Got an email from a guy whose script I critiqued a few years back. He's thinking about reworking the script again. And that got me thinking on the question: when do you declare a script done? When is it worth rewriting? When do you decide it's in a permanent vegetative state and you can't resuscitate it?
The question's always out there once you have scripts on your shelf. How long do you continue rewriting them? Should you come back to old scripts?
Generally I don't like to come back to old scripts. Most of my old scripts have bad hooks or the stories are seriously flawed. If the hook's no good there's nothing to do -- the script may suggest a better hook, but then you're writing an entire new script anyway. If the hook is good but the story is flawed, then you're doing a page one rewrite, probably, and again, it's a whole new script. In that case you're probably better off leaving the script on the shelf.
Personally I hate rewriting scripts I wrote more than a few years ago, because I'm a better writer now than I was then. My characters then were a little functional, and my stories were too predictable. I wrote them too fast. So they have all sorts of problems that don't feel like they're worth fixing.
But then occasionally the flaws are fixable. I just wrote up a new treatment for an old script of mine. The hook was good, but the characters were a little thin and on the nose, and the fireworks at the end made it more expensive than it needed to be. Up till recently I really hadn't done anything with the script since my then agent first sent it out to development people and it got a big fat nothing of a reaction. The treatment reworks the characters and reduces the fireworks, and also moves the action from New York to Montreal, so I can get it set up here. Now I've got a director friend interested. Hopefully we can find someone who wants to pay me to do the rewrite off the treatment.
I guess the answer is: if you still love the hook and the flaws are at a rewrite level, rewrite it.

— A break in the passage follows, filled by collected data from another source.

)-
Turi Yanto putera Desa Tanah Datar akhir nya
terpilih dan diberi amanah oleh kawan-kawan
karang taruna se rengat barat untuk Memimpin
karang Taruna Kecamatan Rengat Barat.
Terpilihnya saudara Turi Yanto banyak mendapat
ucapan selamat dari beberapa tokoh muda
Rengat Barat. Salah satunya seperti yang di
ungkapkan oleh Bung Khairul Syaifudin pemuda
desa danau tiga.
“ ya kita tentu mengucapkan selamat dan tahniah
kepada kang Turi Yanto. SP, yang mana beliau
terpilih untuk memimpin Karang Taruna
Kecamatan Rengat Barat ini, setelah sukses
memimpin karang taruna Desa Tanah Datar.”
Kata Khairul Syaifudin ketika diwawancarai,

It's equally a mistake to leave something on the shelf that's one or two rewrites away from something you can sell. If it's on the shelf, your efforts count for nothing. Almost all writers need many drafts to get the script to where it needs to be. M. Night Shyamalan wrote somewhere that it took him five drafts to think of the twist in The Sixth Sense
and another five drafts to perfect it. I have no idea what a draft is to M. Night, but you get the idea.

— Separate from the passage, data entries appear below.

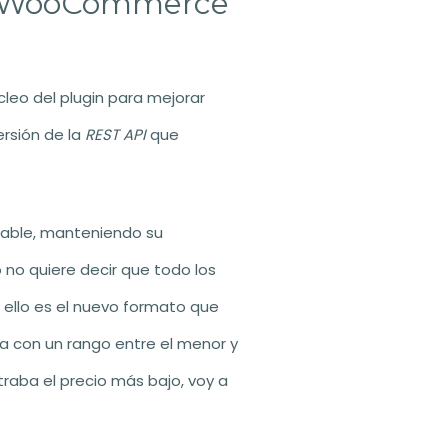
en WooCommerce
leo del plugin para mejorar
ersión de la
REST API
que
lable, manteniendo su
o no quiere decir que todo los
 ello es el nuevo formato que
a con un rango entre el menor y
raba el precio más bajo, voy a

If you're looking at a page one rewrite, then it's stickier. When you rewrite an old script you're building on something that's already there. That can give you a firmer foundation. What worked then still works, and you can fix what doesn't work. You'll get a second draft out of it, instead of a first draft. And if the foundation is garbage, it's easy to chuck out.

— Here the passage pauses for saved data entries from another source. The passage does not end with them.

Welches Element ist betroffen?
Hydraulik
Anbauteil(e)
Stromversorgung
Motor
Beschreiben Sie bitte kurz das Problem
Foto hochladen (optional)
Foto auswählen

The problem is when the foundation is just a little bit off. Then if you're human, like me, you're probably going to leave it that way. Then you're building on a weak foundation. That's the problem with reworking something old: you're probably a better writer now. In that case you better be willing to really go to town on the script and rethink it from the ground up. The beauty of being a writer is you can always replace what's there for the price of your time and a few ink cartridges. The challenge of being a writer is being willing to toss out a little bit more than you think you need to toss out and rethink everything. If you just graft new ideas onto an old body, you get Frankenstein.